Your instructions:
All that is needed is the listing, given back exactly.

* * *

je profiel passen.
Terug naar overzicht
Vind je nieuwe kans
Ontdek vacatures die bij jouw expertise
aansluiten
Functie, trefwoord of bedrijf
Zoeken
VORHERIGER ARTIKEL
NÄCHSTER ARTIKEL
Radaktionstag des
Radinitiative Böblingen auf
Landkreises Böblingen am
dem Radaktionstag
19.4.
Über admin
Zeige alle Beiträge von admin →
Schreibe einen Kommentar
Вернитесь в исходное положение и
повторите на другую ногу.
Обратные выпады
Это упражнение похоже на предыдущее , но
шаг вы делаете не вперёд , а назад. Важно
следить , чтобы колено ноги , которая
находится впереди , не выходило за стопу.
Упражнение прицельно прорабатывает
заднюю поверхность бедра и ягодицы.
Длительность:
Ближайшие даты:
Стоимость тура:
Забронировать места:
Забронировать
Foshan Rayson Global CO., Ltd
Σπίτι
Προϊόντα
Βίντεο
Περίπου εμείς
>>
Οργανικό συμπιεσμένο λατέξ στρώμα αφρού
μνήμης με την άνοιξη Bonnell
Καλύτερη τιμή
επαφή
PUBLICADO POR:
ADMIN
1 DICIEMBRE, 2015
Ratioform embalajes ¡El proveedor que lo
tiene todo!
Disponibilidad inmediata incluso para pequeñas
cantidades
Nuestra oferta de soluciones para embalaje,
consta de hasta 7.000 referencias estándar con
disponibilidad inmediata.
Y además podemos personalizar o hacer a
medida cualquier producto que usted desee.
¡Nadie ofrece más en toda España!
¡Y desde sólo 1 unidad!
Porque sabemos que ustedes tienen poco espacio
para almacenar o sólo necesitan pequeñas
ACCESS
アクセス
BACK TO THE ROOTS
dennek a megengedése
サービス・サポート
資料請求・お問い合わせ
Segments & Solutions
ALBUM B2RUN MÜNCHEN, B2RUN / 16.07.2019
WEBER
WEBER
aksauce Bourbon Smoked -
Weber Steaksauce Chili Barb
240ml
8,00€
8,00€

* * *

Answer space:
je profiel passen.
Terug naar overzicht
Vind je nieuwe kans
Ontdek vacatures die bij jouw expertise
aansluiten
Functie, trefwoord of bedrijf
Zoeken
VORHERIGER ARTIKEL
NÄCHSTER ARTIKEL
Radaktionstag des
Radinitiative Böblingen auf
Landkreises Böblingen am
dem Radaktionstag
19.4.
Über admin
Zeige alle Beiträge von admin →
Schreibe einen Kommentar
Вернитесь в исходное положение и
повторите на другую ногу.
Обратные выпады
Это упражнение похоже на предыдущее , но
шаг вы делаете не вперёд , а назад. Важно
следить , чтобы колено ноги , которая
находится впереди , не выходило за стопу.
Упражнение прицельно прорабатывает
заднюю поверхность бедра и ягодицы.
Длительность:
Ближайшие даты:
Стоимость тура:
Забронировать места:
Забронировать
Foshan Rayson Global CO., Ltd
Σπίτι
Προϊόντα
Βίντεο
Περίπου εμείς
>>
Οργανικό συμπιεσμένο λατέξ στρώμα αφρού
μνήμης με την άνοιξη Bonnell
Καλύτερη τιμή
επαφή
PUBLICADO POR:
ADMIN
1 DICIEMBRE, 2015
Ratioform embalajes ¡El proveedor que lo
tiene todo!
Disponibilidad inmediata incluso para pequeñas
cantidades
Nuestra oferta de soluciones para embalaje,
consta de hasta 7.000 referencias estándar con
disponibilidad inmediata.
Y además podemos personalizar o hacer a
medida cualquier producto que usted desee.
¡Nadie ofrece más en toda España!
¡Y desde sólo 1 unidad!
Porque sabemos que ustedes tienen poco espacio
para almacenar o sólo necesitan pequeñas
ACCESS
アクセス
BACK TO THE ROOTS
dennek a megengedése
サービス・サポート
資料請求・お問い合わせ
Segments & Solutions
ALBUM B2RUN MÜNCHEN, B2RUN / 16.07.2019
WEBER
WEBER
aksauce Bourbon Smoked -
Weber Steaksauce Chili Barb
240ml
8,00€
8,00€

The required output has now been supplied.